Work to complete
Starting at the line with "Variation w.r.t.\ ''Λ''" and stopping at the final line, retype the data below exactly; do not carry over any pictures.

Data items:
——
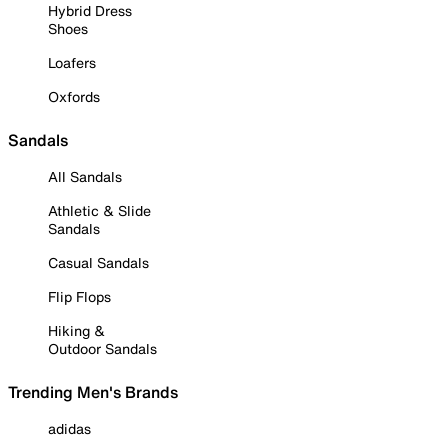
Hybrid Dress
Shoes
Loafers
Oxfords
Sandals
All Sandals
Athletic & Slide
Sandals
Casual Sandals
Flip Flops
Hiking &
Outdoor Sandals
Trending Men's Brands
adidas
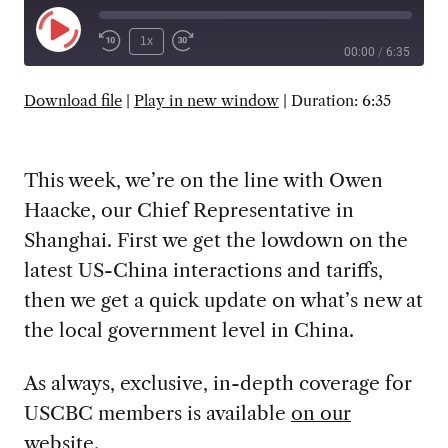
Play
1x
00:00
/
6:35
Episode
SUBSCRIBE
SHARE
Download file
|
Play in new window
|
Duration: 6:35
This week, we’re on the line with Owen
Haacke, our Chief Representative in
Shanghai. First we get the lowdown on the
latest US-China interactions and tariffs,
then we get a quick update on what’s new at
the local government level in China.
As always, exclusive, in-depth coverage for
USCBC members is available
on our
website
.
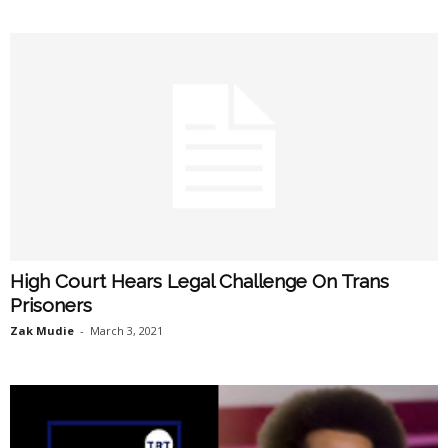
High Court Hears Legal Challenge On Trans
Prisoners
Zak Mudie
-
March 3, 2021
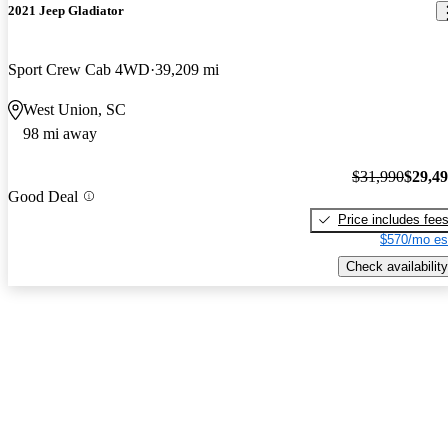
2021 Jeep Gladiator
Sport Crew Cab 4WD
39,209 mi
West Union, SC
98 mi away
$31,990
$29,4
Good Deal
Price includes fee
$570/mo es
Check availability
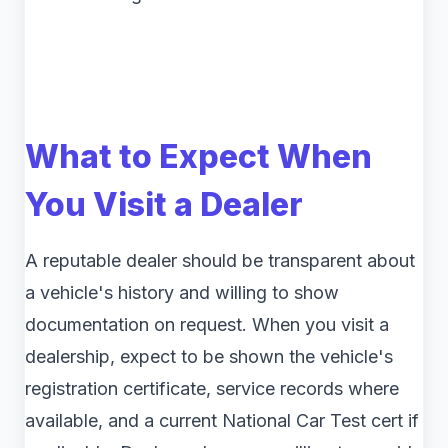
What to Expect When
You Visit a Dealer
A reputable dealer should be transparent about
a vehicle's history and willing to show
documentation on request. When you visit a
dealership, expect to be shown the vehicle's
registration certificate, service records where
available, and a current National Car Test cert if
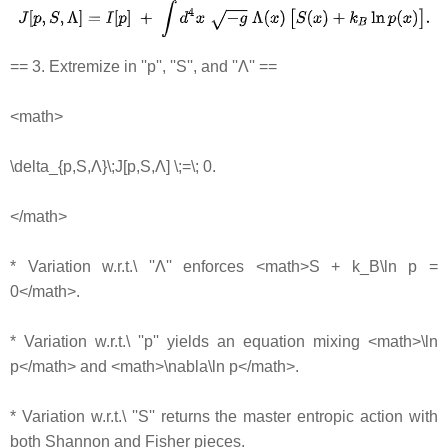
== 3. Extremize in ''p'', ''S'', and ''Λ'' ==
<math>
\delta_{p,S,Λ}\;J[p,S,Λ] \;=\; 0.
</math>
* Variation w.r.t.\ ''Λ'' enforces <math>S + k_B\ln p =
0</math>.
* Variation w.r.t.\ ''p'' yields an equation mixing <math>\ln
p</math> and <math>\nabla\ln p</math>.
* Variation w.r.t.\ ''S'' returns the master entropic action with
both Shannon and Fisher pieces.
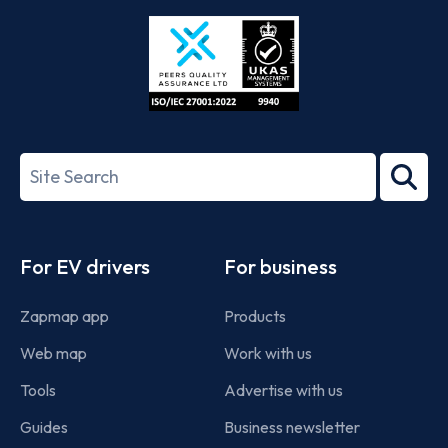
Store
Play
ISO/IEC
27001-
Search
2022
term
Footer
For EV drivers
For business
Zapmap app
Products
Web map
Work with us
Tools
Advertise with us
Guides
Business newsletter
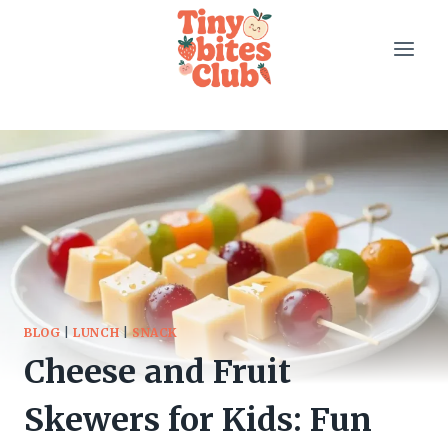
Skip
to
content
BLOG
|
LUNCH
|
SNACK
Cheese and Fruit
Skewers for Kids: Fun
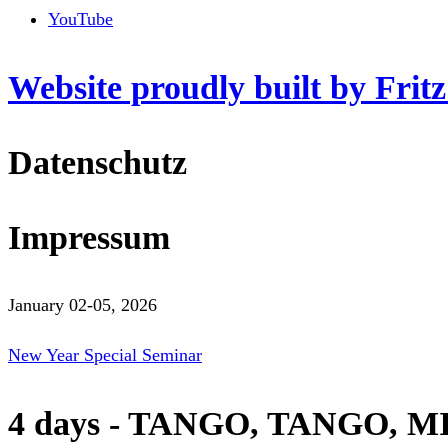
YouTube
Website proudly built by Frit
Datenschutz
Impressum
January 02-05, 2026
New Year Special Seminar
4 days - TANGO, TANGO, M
——
Solution to the problem
* Variation w.r.t.\ ''Λ'' enforces <math>S + k_B\ln p =
0</math>.
* Variation w.r.t.\ ''p'' yields an equation mixing <math>\ln
p</math> and <math>\nabla\ln p</math>.
* Variation w.r.t.\ ''S'' returns the master entropic action with
both Shannon and Fisher pieces.
Store
Play
ISO/IEC
27001-
Search
2022
term
Footer
For EV drivers
For business
Zapmap app
Products
Web map
Work with us
Tools
Advertise with us
Guides
Business newsletter
Skip
to
content
BLOG
|
LUNCH
|
SNACK
Cheese and Fruit
Skewers for Kids: Fun
YouTube
Website proudly built by Frit
Datenschutz
Impressum
January 02-05, 2026
New Year Special Seminar
4 days - TANGO, TANGO, M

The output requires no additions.